** What the task requires **
Would you tally how many lines in the records include the word "Подписаться"? Reply with the number only.

** Provided records **

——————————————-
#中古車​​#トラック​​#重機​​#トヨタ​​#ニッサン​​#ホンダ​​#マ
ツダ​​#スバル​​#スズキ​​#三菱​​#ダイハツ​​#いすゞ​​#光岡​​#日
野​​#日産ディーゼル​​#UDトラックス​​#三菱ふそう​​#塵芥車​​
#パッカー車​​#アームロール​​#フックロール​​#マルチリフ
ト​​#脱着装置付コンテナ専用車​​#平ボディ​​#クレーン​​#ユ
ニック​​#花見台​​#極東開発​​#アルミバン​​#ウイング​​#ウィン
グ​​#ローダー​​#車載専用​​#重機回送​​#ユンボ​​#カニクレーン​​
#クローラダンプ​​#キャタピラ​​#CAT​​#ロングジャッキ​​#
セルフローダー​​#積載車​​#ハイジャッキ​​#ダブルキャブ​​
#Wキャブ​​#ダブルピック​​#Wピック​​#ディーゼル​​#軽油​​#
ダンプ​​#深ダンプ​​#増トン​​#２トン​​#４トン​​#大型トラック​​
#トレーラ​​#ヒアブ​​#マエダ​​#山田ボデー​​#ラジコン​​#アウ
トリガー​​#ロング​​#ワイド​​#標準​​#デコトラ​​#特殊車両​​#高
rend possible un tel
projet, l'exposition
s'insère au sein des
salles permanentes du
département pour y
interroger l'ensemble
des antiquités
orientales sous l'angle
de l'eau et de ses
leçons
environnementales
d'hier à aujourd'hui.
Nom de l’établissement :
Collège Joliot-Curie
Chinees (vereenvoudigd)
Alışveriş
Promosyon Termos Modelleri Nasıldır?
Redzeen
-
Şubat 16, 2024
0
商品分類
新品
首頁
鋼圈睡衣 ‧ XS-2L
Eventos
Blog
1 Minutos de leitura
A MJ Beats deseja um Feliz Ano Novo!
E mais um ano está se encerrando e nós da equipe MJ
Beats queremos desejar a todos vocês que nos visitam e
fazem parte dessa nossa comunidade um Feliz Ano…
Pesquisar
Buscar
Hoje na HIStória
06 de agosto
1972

* * *

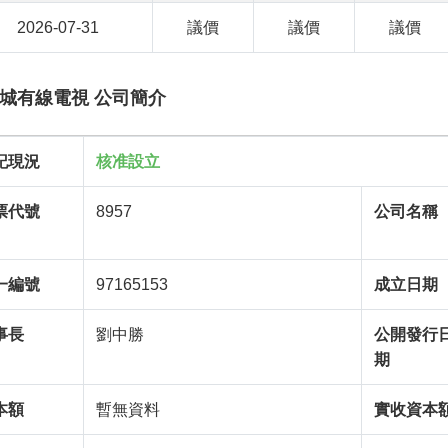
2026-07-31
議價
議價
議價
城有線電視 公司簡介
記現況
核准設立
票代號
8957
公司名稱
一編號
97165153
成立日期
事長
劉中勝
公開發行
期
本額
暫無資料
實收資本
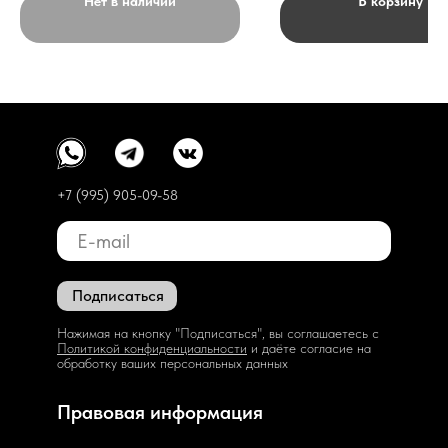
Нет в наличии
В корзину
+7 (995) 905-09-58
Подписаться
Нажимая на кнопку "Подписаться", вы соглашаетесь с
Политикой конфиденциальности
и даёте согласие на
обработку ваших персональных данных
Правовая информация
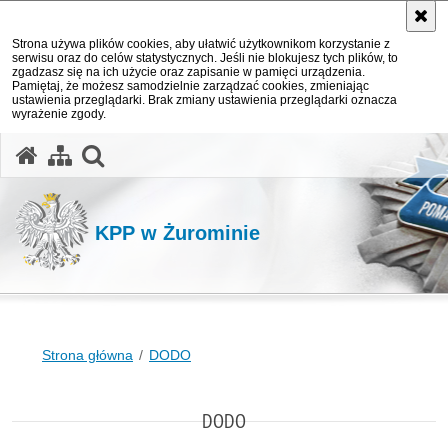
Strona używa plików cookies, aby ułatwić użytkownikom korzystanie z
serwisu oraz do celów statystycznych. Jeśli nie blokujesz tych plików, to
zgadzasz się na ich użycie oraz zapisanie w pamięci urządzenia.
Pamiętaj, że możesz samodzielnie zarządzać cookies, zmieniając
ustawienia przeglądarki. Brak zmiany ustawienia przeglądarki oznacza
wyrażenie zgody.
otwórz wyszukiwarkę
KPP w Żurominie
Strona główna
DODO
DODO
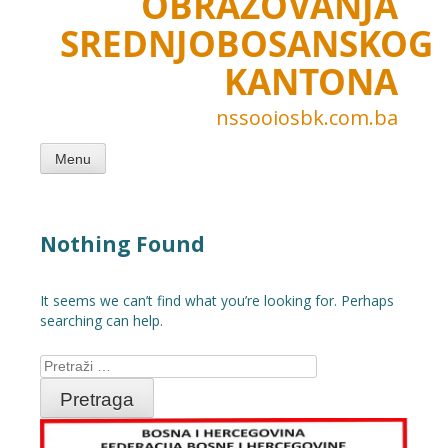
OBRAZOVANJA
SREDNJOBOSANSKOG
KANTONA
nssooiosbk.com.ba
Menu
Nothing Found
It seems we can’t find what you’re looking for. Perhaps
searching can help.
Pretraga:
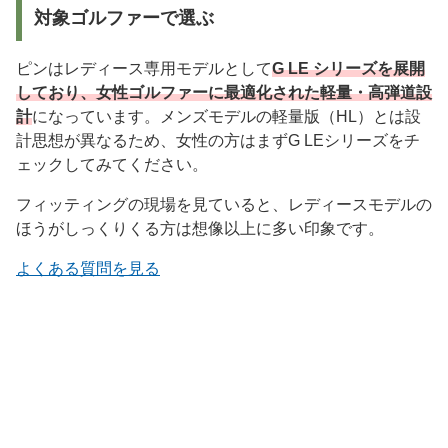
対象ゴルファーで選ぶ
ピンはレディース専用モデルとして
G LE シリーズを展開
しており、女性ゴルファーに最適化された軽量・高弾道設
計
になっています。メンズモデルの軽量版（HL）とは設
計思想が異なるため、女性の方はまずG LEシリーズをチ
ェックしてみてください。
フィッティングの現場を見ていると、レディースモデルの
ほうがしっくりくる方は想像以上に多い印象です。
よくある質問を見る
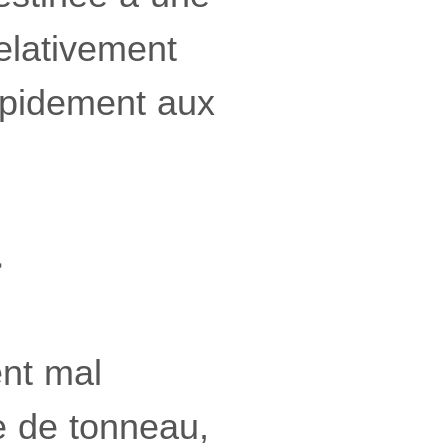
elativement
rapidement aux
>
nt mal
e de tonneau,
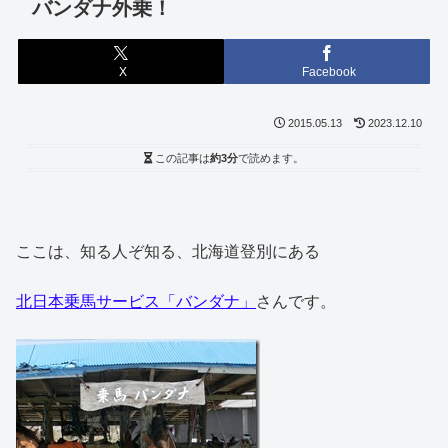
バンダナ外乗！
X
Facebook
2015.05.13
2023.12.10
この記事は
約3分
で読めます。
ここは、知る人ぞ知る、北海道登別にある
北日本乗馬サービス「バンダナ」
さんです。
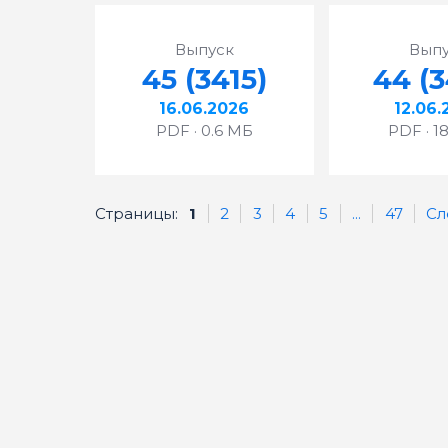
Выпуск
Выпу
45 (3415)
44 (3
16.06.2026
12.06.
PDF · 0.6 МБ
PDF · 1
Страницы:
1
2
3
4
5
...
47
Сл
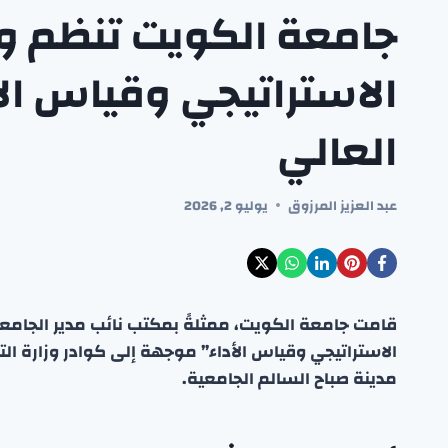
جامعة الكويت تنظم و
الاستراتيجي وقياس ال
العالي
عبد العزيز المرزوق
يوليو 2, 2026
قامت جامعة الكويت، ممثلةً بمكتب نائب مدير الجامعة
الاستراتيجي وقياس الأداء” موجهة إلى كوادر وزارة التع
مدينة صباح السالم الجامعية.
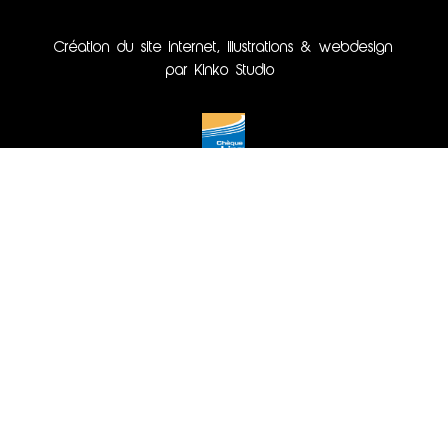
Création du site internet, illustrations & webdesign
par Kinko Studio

** Solved problem **
2